**ASSIGNMENT:** From the line with "Empório com Arte" to the line with "cliente. Os preços, ofertas", output every line below exactly, both ends included. Skip the pictures.

**SUPPLIED MATERIAL:**

------

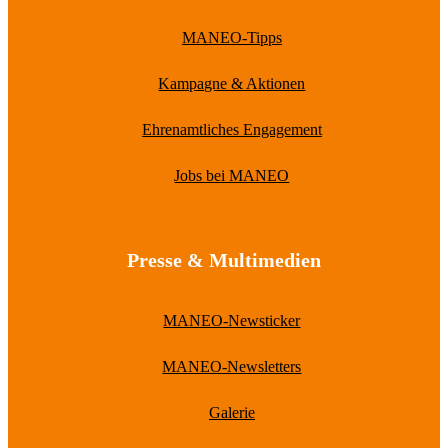
MANEO-Tipps
Kampagne & Aktionen
Ehrenamtliches Engagement
Jobs bei MANEO
Presse & Multimedien
MANEO-Newsticker
MANEO-Newsletters
Galerie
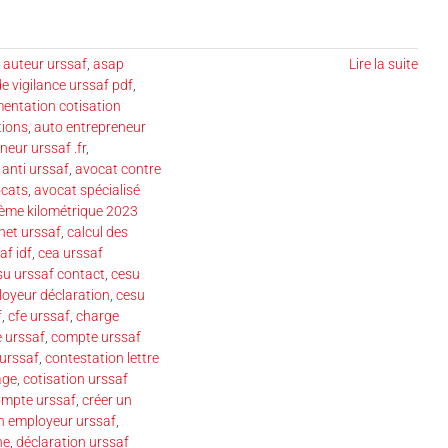
s auteur urssaf
,
asap
Lire la suite
de vigilance urssaf pdf
,
entation cotisation
tions
,
auto entrepreneur
eur urssaf .fr
,
anti urssaf
,
avocat contre
ocats
,
avocat spécialisé
ème kilométrique 2023
net urssaf
,
calcul des
af idf
,
cea urssaf
su urssaf contact
,
cesu
oyeur déclaration
,
cesu
f
,
cfe urssaf
,
charge
 urssaf
,
compte urssaf
 urssaf
,
contestation lettre
age
,
cotisation urssaf
ompte urssaf
,
créer un
n employeur urssaf
,
ne
,
déclaration urssaf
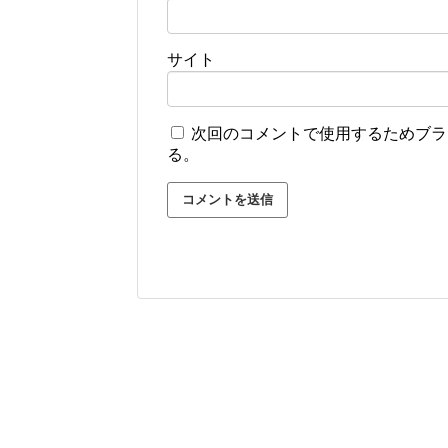
サイト
次回のコメントで使用するためブラ
る。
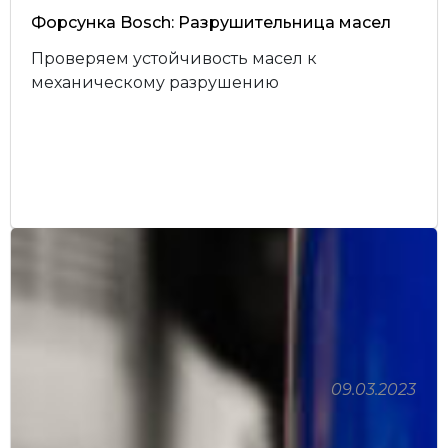
Форсунка Bosch: Разрушительница масел
Проверяем устойчивость масел к
механическому разрушению
09.03.2023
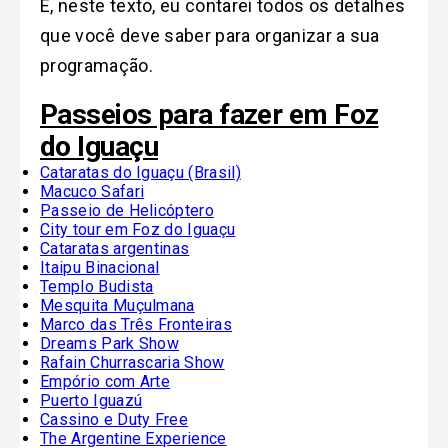
E, neste texto, eu contarei todos os detalhes
que você deve saber para organizar a sua
programação.
Passeios para fazer em Foz
do Iguaçu
Cataratas do Iguaçu (Brasil)
Macuco Safari
Passeio de Helicóptero
City tour em Foz do Iguaçu
Cataratas argentinas
Itaipu Binacional
Templo Budista
Mesquita Muçulmana
Marco das Três Fronteiras
Dreams Park Show
Rafain Churrascaria Show
Empório com Arte
Puerto Iguazú
Cassino e Duty Free
The Argentine Experience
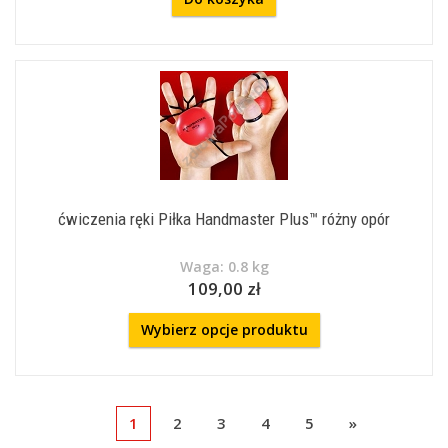
ćwiczenia ręki Piłka Handmaster Plus™ różny opór
Waga: 0.8 kg
109,00 zł
Wybierz opcje produktu
1
2
3
4
5
»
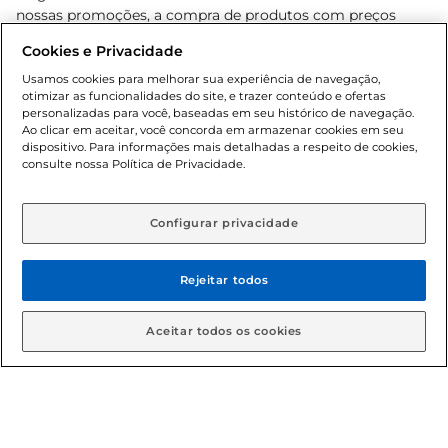
nossas promoções, a compra de produtos com preços
promocionais poderá ter sua quantidade limitada por
Cookies e Privacidade
cliente. Os preços, ofertas e condições são exclusivos para
o e-commerce e válidos durante o dia de hoje, podendo
Usamos cookies para melhorar sua experiência de navegação,
otimizar as funcionalidades do site, e trazer conteúdo e ofertas
sofrer alterações sem prévia notificação. Proibida a venda
personalizadas para você, baseadas em seu histórico de navegação.
de bebidas alcoólicas para menores de 18 anos, conforme
Ao clicar em aceitar, você concorda em armazenar cookies em seu
Lei n.º 8069/90, art. 81, inciso II (Estatuto da Criança e do
dispositivo. Para informações mais detalhadas a respeito de cookies,
Adolescente). Preços e condições exclusivos para o
consulte nossa Política de Privacidade.
www.gbarbosa.com.br
, podendo sofrer alterações sem
aviso prévio. O valor mínimo para as compras on-line é de
R$ 80,00.
Configurar privacidade
Rejeitar todos
© 2026 Copyright. Todos os direitos
reservados Gbarbosa.
Aceitar todos os cookies
Cencosud Brasil Comercial SA.CNPJ sob n° 39.346.861/0350-38 .
Sediada na Av. das Nações Unidas, 12.995, 21º andar, CEP:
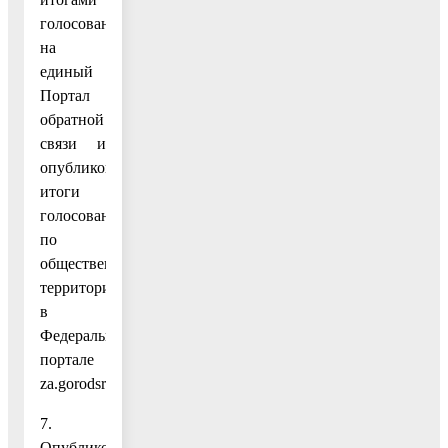
голосования
на
единый
Портал
обратной
связи и
опубликовать
итоги
голосования
по
общественным
территориям
в
Федеральном
портале
za.gorodsreda.ru.
7.
Опубликовать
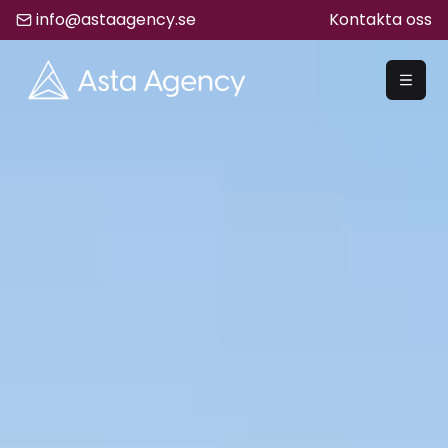
info@astaagency.se
Kontakta oss
REKRYTERA
Rekrytering
Säljrekrytering
Chefsrekrytering
Hyrrekrytering
Bemanning
Lediga Jobb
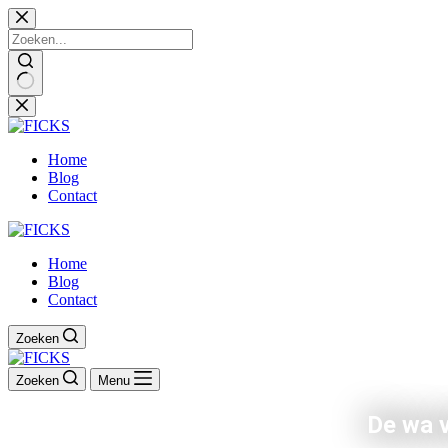
Ga
naar
de
inhoud
Home
Blog
Contact
Home
Blog
Contact
Zoeken
Zoeken
Menu
De wa v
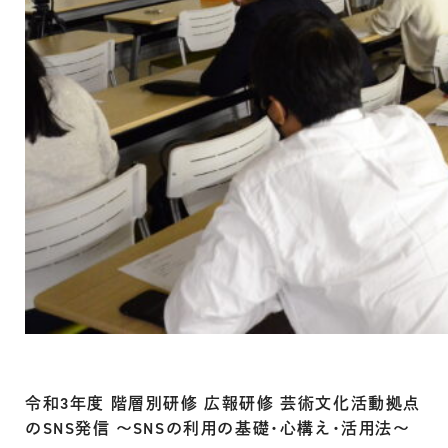
令和3年度 階層別研修 広報研修 芸術文化活動拠点
のSNS発信 ～SNSの利用の基礎・心構え・活用法～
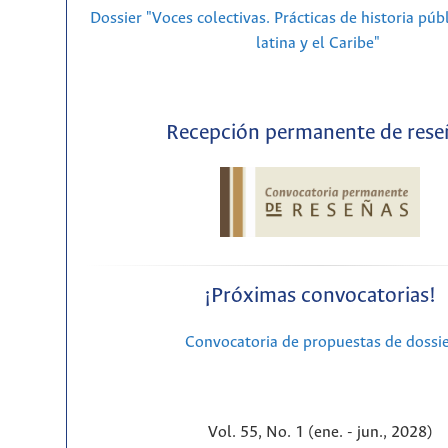
Dossier "Voces colectivas. Prácticas de historia púb
latina y el Caribe"
Recepción permanente de rese
¡Próximas convocatorias!
Convocatoria de propuestas de dossi
Vol. 55, No. 1 (ene. - jun., 2028)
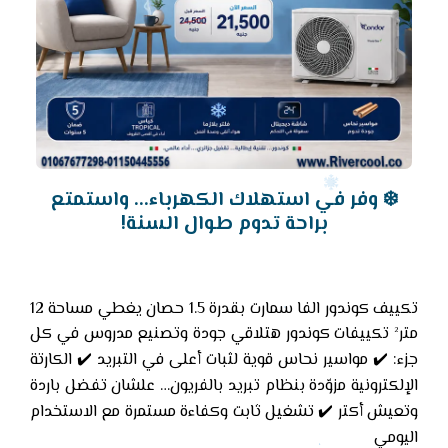
❄️ وفر في استهلاك الكهرباء... واستمتع
براحة تدوم طوال السنة!
تكييف كوندور الفا سمارت بقدرة 1.5 حصان يغطي مساحة 12
متر² تكييفات كوندور هتلاقي جودة وتصنيع مدروس في كل
جزء: ✔️ مواسير نحاس قوية لثبات أعلى في التبريد ✔️ الكارتة
الإلكترونية مزوّدة بنظام تبريد بالفريون… علشان تفضل باردة
وتعيش أكتر ✔️ تشغيل ثابت وكفاءة مستمرة مع الاستخدام
اليومي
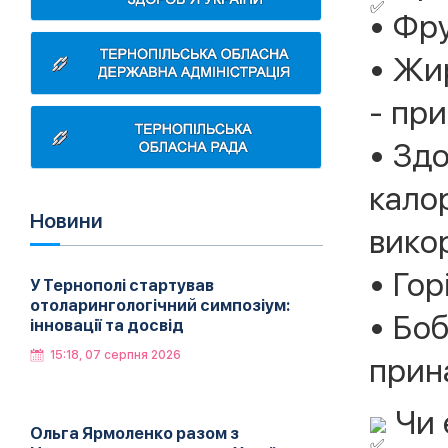
• Фру
• Жир
- при
• Здо
кало
Новини
викор
• Гор
У Тернополі стартував
отоларингологічний симпозіум:
• Боб
інновації та досвід
15:18, 07 серпня 2026
прин
Чи 
Ольга Ярмоленко разом з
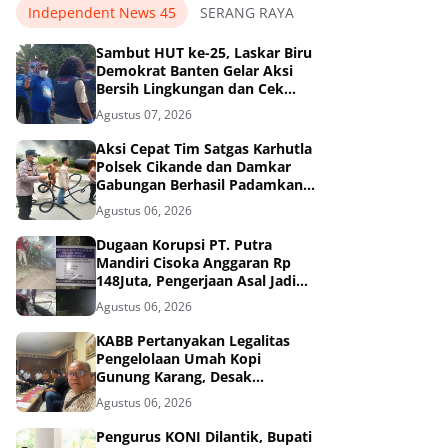
Independent News 45
SERANG RAYA
Sambut HUT ke-25, Laskar Biru
Demokrat Banten Gelar Aksi
Bersih Lingkungan dan Cek
Kesehatan Gratis.
Agustus 07, 2026
Aksi Cepat Tim Satgas Karhutla
Polsek Cikande dan Damkar
Gabungan Berhasil Padamkan
Kebakaran di Nambo Ilir, Kibin.
Agustus 06, 2026
Dugaan Korupsi PT. Putra
Mandiri Cisoka Anggaran Rp
148Juta, Pengerjaan Asal Jadi
dan Abaikan 3K
Agustus 06, 2026
KABB Pertanyakan Legalitas
Pengelolaan Umah Kopi
Gunung Karang, Desak
Pemprov Banten Buka
Agustus 06, 2026
Dokumen Pengelolaan Aset
Pengurus KONI Dilantik, Bupati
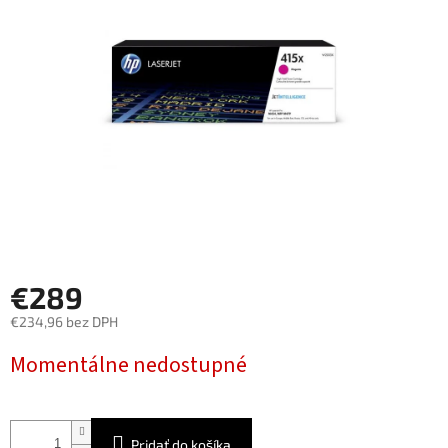
5
hviezdičiek.
€289
€234,96 bez DPH
Jednotková
Momentálne nedostupné
cena:
Pridať do košíka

------

**EXERCISE ANSWER:**
Empório com Arte
Puerto Iguazú
Cassino e Duty Free
The Argentine Experience
ćwiczenia ręki Piłka Handmaster Plus™ różny opór
Waga: 0.8 kg
109,00 zł
Wybierz opcje produktu
1
2
3
4
5
»
nossas promoções, a compra de produtos com preços
promocionais poderá ter sua quantidade limitada por
Cookies e Privacidade
cliente. Os preços, ofertas e condições são exclusivos para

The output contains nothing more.